* _Input material_:
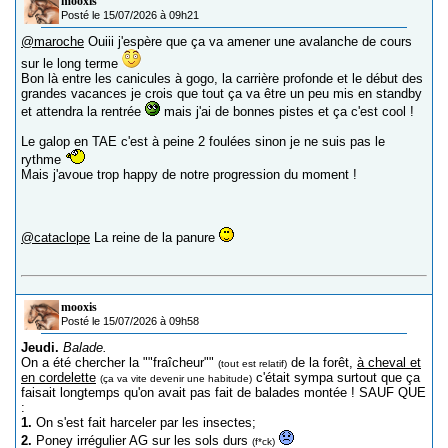
mooxis
Posté le 15/07/2026 à 09h21
@maroche
Ouiii j'espère que ça va amener une avalanche de cours
sur le long terme
Bon là entre les canicules à gogo, la carrière profonde et le début des
grandes vacances je crois que tout ça va être un peu mis en standby
et attendra la rentrée
mais j'ai de bonnes pistes et ça c'est cool !
Le galop en TAE c'est à peine 2 foulées sinon je ne suis pas le
rythme
Mais j'avoue trop happy de notre progression du moment !
@cataclope
La reine de la panure
mooxis
Posté le 15/07/2026 à 09h58
Jeudi.
Balade.
On a été chercher la ""fraîcheur""
de la forêt,
à cheval et
(tout est relatif)
en cordelette
c'était sympa surtout que ça
(ça va vite devenir une habitude)
faisait longtemps qu'on avait pas fait de balades montée ! SAUF QUE
:
1.
On s'est fait harceler par les insectes;
2.
Poney irrégulier AG sur les sols durs
(f*ck)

* _Work to be completed_: What lines above contain the string "fait"? Copy all of them.

* _Response to this exercise_:
faisait longtemps qu'on avait pas fait de balades montée ! SAUF QUE
On s'est fait harceler par les insectes;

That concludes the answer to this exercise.